Task description:
Lines that include the word "Indtast" should be copied from the listing that follows.

[[ Listed entries, beginning ]]

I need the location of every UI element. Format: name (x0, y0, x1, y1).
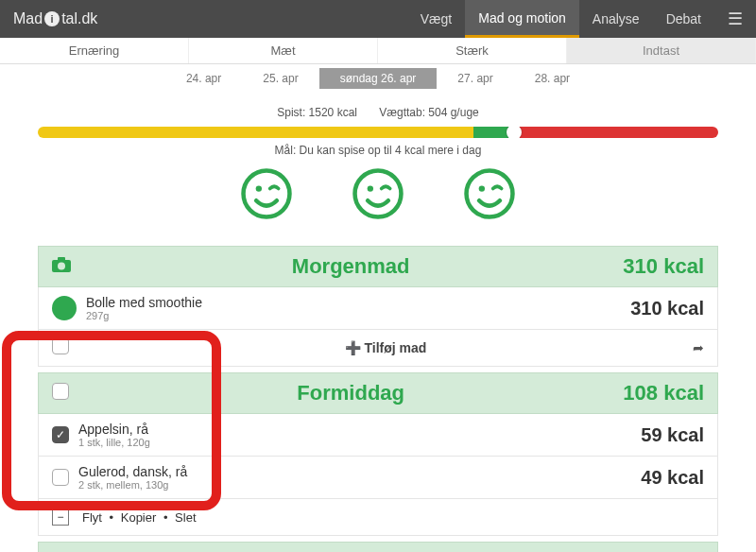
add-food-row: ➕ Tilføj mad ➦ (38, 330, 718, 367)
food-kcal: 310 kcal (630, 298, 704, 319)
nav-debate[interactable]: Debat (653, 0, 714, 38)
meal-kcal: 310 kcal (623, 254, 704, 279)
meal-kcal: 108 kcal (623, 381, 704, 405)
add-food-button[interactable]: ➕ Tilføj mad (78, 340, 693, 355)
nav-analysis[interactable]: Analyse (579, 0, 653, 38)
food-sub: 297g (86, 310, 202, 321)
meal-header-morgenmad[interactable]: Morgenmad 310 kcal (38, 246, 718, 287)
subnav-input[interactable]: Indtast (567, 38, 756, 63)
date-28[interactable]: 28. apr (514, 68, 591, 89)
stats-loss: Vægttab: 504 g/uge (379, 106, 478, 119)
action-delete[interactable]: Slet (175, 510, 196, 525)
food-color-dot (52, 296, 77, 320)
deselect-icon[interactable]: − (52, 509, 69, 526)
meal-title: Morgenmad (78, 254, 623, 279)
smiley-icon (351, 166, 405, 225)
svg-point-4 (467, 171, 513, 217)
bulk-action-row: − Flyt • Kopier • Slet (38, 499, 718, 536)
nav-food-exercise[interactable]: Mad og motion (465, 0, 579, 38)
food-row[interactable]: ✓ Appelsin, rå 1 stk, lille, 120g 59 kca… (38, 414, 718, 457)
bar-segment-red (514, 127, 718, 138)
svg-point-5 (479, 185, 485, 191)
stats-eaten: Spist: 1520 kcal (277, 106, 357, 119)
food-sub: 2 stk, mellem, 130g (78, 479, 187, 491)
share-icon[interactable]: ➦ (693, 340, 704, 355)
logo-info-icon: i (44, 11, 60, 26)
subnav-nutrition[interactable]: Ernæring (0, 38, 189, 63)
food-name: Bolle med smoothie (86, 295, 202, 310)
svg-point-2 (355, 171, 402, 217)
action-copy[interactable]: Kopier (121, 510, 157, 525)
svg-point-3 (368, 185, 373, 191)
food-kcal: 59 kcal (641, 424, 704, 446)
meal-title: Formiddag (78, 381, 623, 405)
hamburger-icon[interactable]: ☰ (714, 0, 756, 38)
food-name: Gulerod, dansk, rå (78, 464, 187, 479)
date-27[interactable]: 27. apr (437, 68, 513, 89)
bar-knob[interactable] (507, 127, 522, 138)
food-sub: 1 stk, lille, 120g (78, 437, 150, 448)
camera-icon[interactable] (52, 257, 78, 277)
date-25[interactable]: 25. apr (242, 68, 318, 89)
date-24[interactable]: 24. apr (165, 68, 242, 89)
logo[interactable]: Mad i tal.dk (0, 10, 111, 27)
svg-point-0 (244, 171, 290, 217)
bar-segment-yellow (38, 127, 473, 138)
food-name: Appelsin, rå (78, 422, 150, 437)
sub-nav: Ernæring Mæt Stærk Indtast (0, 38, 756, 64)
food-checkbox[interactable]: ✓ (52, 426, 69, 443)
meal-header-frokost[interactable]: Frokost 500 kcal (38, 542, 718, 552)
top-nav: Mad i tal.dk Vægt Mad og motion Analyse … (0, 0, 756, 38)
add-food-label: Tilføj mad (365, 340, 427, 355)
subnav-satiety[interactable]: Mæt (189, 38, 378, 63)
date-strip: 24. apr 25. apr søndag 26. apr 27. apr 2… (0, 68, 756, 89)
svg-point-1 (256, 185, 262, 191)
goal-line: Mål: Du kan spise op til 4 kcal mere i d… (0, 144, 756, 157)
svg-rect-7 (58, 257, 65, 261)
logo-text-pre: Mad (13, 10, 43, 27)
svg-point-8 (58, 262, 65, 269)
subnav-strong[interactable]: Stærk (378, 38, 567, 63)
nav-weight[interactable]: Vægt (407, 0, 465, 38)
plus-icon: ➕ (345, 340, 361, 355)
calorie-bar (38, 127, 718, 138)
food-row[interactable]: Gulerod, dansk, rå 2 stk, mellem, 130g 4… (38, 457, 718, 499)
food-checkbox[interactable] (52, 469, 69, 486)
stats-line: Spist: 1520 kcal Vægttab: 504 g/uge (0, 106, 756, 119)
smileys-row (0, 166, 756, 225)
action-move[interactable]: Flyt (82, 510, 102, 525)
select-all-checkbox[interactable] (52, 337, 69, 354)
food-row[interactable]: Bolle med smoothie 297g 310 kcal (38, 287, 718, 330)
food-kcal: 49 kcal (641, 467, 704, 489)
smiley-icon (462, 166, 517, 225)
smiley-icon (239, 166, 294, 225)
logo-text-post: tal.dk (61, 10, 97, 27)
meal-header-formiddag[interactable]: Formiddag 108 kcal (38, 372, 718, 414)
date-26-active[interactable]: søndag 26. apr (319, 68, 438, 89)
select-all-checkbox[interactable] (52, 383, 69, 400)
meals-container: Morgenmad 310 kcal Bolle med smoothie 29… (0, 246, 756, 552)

[[ Listed entries, end ]]
[[ Listed entries, beginning ]]

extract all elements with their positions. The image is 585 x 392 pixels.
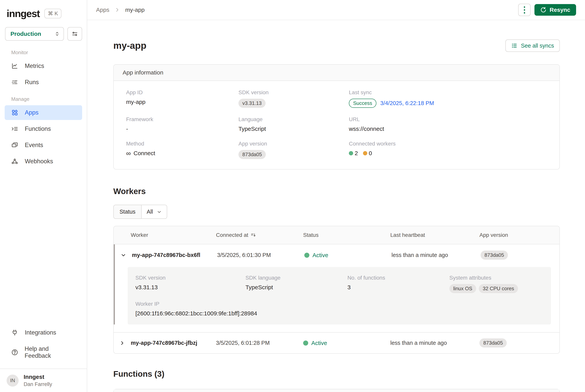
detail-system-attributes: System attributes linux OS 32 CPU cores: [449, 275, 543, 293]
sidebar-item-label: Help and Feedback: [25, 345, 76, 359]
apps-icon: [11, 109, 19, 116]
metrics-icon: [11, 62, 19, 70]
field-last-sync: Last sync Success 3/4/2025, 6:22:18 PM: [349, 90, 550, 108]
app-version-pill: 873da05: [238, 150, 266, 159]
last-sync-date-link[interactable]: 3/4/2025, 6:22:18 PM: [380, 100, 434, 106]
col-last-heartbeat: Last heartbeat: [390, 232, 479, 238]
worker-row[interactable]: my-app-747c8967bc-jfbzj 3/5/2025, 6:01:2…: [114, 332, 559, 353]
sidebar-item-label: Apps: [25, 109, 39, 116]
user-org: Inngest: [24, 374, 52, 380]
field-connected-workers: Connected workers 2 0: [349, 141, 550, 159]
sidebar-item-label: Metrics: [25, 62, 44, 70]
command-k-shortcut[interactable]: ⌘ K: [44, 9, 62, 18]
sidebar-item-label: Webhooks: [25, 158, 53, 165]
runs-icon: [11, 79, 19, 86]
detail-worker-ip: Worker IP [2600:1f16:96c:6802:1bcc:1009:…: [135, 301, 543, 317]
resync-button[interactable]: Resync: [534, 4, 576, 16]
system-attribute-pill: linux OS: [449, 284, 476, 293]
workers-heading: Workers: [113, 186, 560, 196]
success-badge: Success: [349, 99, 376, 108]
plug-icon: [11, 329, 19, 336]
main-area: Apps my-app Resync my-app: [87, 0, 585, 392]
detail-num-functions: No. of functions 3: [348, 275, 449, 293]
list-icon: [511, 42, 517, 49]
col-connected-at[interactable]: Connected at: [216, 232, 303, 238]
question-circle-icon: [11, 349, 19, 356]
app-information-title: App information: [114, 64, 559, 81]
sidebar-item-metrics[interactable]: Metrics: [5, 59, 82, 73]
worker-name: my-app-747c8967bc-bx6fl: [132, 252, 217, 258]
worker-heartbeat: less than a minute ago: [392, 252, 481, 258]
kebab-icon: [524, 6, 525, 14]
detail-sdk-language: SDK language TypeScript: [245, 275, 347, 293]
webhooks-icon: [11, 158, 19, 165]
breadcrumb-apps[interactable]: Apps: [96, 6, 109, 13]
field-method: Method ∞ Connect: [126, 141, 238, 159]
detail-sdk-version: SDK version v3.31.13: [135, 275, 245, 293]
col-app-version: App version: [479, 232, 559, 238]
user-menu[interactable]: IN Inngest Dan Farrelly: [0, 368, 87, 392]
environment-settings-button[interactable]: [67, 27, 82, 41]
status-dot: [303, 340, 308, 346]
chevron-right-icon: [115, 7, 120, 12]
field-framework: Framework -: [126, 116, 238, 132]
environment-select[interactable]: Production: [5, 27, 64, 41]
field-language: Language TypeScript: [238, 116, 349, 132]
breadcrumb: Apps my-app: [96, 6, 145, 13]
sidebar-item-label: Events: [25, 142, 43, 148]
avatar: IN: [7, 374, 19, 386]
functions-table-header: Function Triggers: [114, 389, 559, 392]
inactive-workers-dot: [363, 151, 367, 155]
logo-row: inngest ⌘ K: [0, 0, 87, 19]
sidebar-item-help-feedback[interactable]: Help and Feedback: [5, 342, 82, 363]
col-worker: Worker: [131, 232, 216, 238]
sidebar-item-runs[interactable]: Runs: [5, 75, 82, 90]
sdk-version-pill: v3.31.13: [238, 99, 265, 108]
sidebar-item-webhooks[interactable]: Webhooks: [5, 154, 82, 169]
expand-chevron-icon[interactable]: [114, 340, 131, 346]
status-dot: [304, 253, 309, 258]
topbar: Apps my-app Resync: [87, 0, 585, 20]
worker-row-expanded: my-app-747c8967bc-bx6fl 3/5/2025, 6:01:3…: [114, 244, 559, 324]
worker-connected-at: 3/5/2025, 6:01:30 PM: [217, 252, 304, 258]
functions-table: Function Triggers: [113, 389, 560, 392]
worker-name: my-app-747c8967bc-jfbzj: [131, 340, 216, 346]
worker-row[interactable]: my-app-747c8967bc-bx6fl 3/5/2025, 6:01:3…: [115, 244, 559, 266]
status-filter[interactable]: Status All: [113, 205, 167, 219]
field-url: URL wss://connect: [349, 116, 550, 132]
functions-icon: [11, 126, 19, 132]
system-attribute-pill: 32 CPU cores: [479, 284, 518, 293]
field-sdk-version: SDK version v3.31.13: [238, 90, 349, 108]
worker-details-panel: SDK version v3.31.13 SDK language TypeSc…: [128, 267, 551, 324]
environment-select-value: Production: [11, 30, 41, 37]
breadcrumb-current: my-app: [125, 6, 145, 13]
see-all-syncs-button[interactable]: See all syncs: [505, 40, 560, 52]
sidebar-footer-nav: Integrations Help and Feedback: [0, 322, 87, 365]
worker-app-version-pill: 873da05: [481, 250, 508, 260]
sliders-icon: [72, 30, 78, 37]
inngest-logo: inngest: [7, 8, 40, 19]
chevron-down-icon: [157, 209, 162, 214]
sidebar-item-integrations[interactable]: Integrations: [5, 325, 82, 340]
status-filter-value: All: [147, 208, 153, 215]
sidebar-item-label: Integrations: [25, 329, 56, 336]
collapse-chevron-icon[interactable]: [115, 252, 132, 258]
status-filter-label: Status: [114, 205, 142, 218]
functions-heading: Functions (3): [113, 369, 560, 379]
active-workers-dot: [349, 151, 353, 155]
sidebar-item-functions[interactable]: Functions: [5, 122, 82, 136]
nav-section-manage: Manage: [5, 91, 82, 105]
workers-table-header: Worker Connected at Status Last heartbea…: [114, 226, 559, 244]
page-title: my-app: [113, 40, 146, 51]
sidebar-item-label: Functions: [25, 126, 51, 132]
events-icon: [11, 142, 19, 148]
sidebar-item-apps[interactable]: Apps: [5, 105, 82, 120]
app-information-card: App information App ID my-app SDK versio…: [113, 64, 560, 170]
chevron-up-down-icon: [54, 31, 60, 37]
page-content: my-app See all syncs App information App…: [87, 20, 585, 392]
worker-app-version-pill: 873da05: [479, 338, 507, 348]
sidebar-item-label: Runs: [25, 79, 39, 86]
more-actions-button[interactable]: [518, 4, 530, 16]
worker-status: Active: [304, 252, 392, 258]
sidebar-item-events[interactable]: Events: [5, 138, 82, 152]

[[ Listed entries, end ]]
[[ Listed entries, beginning ]]

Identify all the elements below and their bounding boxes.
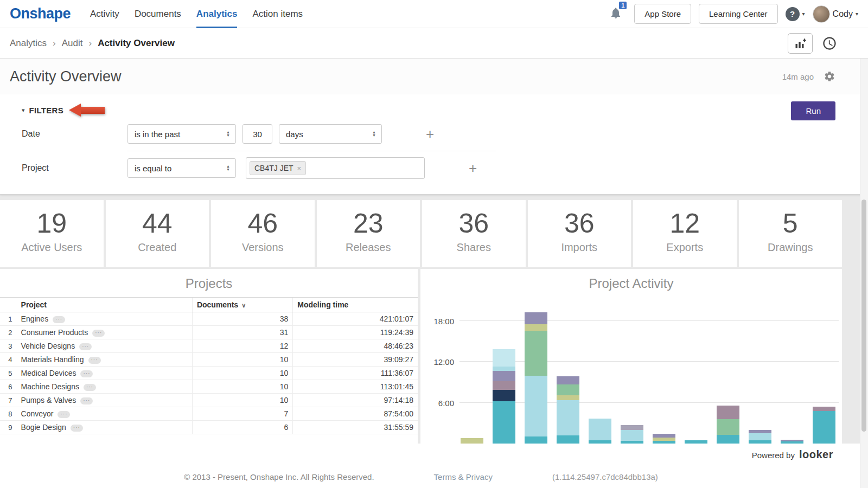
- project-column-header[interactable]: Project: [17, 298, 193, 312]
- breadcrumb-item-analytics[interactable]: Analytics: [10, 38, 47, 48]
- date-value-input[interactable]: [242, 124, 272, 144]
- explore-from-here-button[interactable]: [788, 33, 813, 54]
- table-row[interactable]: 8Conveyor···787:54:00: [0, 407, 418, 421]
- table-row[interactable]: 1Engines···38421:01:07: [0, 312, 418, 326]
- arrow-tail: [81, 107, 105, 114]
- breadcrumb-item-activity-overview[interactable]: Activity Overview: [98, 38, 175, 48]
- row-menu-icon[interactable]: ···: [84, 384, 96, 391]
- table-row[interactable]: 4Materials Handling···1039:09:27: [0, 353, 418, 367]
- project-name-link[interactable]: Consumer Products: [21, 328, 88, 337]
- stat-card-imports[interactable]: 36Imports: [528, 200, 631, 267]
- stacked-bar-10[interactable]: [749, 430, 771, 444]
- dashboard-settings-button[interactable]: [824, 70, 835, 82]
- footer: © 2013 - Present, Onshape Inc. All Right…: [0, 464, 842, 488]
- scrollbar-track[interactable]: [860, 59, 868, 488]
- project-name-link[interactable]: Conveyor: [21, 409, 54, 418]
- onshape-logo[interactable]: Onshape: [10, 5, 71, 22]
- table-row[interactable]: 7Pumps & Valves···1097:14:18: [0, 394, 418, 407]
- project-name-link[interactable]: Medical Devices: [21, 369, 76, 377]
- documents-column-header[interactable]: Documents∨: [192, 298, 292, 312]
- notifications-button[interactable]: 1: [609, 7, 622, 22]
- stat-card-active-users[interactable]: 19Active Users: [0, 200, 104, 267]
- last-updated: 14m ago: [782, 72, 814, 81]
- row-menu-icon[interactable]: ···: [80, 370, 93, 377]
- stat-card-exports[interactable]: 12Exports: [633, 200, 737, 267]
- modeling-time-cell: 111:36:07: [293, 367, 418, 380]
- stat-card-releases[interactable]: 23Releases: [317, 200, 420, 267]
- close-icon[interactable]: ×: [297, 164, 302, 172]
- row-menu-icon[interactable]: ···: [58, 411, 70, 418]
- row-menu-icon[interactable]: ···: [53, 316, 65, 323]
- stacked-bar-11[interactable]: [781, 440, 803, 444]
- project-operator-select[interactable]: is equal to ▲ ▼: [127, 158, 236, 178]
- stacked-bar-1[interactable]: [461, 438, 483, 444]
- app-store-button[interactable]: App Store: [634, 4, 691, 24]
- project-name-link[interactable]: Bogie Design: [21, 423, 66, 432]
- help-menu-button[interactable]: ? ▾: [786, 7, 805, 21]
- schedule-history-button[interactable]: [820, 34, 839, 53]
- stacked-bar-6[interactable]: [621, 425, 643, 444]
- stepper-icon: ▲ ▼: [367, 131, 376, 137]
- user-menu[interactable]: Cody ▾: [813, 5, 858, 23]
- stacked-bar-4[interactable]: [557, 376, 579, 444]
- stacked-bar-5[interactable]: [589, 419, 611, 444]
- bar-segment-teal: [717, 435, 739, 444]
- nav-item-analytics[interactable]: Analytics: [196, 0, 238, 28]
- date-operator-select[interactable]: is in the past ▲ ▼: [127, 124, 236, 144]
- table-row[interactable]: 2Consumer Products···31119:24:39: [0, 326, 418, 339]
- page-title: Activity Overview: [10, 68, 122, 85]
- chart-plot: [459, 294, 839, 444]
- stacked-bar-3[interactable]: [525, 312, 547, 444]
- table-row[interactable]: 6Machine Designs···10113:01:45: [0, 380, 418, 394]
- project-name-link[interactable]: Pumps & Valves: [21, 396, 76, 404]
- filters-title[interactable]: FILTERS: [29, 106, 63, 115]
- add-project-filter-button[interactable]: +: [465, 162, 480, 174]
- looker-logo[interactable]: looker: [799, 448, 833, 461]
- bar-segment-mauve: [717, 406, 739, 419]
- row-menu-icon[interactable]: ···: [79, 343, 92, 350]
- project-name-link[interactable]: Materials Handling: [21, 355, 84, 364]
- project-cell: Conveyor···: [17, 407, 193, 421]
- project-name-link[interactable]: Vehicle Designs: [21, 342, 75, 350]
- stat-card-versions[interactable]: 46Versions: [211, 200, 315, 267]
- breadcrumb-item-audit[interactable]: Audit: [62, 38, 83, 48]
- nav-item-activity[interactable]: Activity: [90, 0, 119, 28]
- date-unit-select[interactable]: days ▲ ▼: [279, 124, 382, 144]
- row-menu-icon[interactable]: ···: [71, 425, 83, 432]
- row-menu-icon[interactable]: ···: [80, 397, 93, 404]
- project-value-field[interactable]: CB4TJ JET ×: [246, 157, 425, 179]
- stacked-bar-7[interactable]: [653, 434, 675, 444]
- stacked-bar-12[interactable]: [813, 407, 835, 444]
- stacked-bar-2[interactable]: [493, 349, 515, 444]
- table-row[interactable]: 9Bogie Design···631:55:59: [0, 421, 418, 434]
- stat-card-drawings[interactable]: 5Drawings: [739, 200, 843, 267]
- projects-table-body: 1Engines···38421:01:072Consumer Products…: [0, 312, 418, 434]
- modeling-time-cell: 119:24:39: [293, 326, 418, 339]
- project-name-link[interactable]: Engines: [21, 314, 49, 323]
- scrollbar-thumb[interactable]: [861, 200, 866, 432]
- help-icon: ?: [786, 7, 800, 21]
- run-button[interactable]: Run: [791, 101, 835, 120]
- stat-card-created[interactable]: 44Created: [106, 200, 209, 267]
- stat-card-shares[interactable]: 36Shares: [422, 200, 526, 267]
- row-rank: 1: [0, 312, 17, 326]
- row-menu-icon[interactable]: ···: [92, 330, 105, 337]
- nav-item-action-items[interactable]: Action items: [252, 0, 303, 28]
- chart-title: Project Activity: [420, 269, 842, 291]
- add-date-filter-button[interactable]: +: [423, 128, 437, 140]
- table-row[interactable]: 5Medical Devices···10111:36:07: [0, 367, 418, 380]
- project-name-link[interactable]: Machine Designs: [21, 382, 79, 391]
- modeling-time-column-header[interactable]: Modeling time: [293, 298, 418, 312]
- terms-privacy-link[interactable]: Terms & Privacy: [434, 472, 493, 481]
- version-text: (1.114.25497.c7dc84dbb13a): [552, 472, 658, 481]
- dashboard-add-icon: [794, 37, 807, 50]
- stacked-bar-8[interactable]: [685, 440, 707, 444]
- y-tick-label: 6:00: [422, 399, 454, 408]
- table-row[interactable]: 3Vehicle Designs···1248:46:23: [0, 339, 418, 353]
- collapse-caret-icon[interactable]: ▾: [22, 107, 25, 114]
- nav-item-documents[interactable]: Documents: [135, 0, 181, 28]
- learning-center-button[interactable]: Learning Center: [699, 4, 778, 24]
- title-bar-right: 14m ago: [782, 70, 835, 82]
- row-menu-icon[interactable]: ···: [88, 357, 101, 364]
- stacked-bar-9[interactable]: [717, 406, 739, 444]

[[ Listed entries, end ]]

Your response:
subnav-input[interactable]: Indtast (567, 38, 756, 63)
sub-nav: Ernæring Mæt Stærk Indtast (0, 38, 756, 64)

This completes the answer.